Killing Pixels - A New Optimization for Shading on ARM Mali GPUs

Invisible pixels are expensive                                                           

Chinese Version中文版


Shading pixels is  expensive, so you want to make sure that you don't spend time and energy  shading pixels that will not actually make it to the screen. To address  this, ARM® Mali™ GPUs are pioneering a novel optimization.

But before we jump to the solution, why do we have invisible pixels in the first place? For an exploration of when pixels are and are not, you might also enjoy Ed Plowman's Of Philosophy and When is a Pixel Not a Pixel?

The colour of every pixel on the screen is determined by a shader program.  Each object typically has a different program associated with it, and  one thread of execution is spawned for every pixel in the object. Once  launched, these threads are committed to complete (unless they execute a  "discard" instruction to terminate themselves), and they then pass the  calculated colour to the blending unit where it is combined with the  existing pixel value in the output image.
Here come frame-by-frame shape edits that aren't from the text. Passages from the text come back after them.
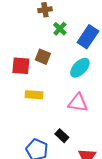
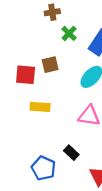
brown square: (43, 57) -> (50, 65), turned -35

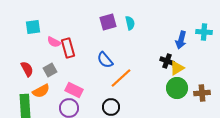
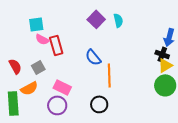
purple square: (108, 22) -> (96, 19), turned -30
cyan square: (33, 27) -> (36, 24), moved
black cross: (167, 61) -> (162, 54), moved
orange line: (121, 78) -> (109, 75), turned -50

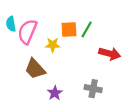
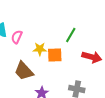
orange square: (69, 29) -> (55, 55), moved
pink semicircle: (27, 32) -> (17, 37), size x0.6

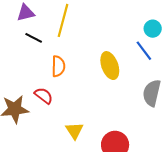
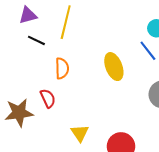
red semicircle: (44, 96) -> (48, 98), turned 30

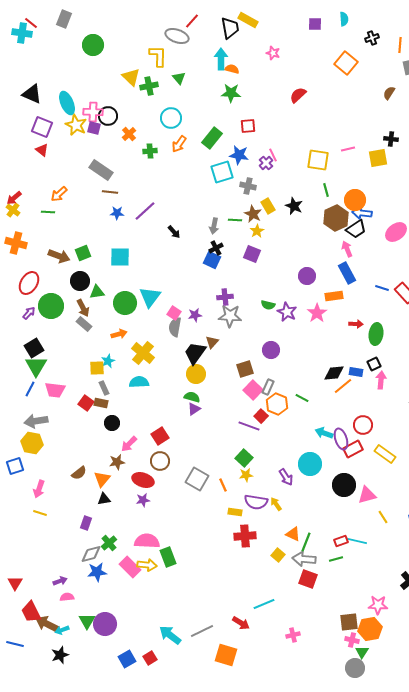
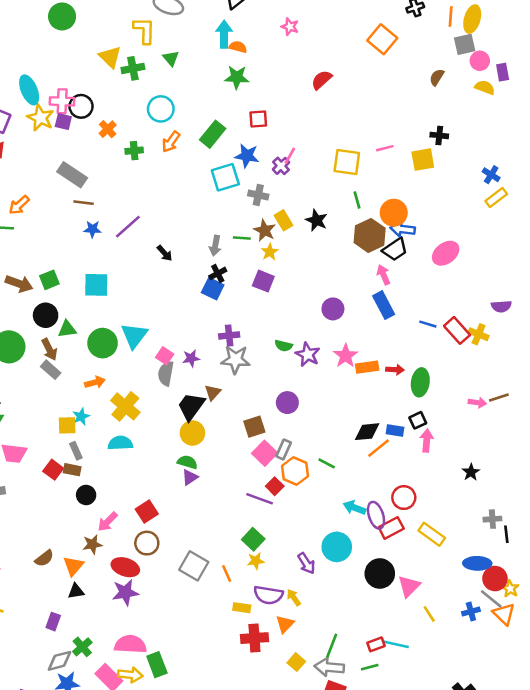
pink line: (273, 155) -> (290, 156), turned 56
orange rectangle: (334, 296) -> (367, 367), moved
pink triangle: (367, 495) -> (409, 586), turned -30
purple star: (143, 500) -> (125, 592), size x1.5
orange triangle: (293, 534) -> (285, 624), moved, turned 49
The key problem here is overdraw  - nearby objects will be drawn over more distant objects, hiding them.  There's no point drawing the Emerald City on the horizon in huge detail  if there's a hill in the foreground occluding (hiding) it. If you have  already spent the time and effort rendering the emerald pixels before  discovering that they will be overdrawn, then this is a waste of  performance, time, battery life, and possibly karma.

 
Reducing the load


There  are several existing approaches that aim to reduce the cost of  overdrawn pixels. The first is for the application to use its knowledge  of the scene to avoid even sending geometry to the graphics driver at  all. This works well in closed, room-based games but requires additional  logic in the game engine. For common classes of scene, it's also quite  difficult actually working out which objects are occluding others.

Even  if you do eliminate some of the more distant geometry, there will still  be cases where the geometry you do draw is still hidden. Perhaps  there's an enemy player in the same room as you - you can see their  helmet, but the rest of them is behind a crate. You don't want to shade  the pixels for the whole character when just the top of his hat is  enough.

Using a simple depth-buffer,  together with "early" depth testing, it is possible to determine that  the pixels from a more distant object are hidden by the pixels from the  nearer one before we start shading the pixels.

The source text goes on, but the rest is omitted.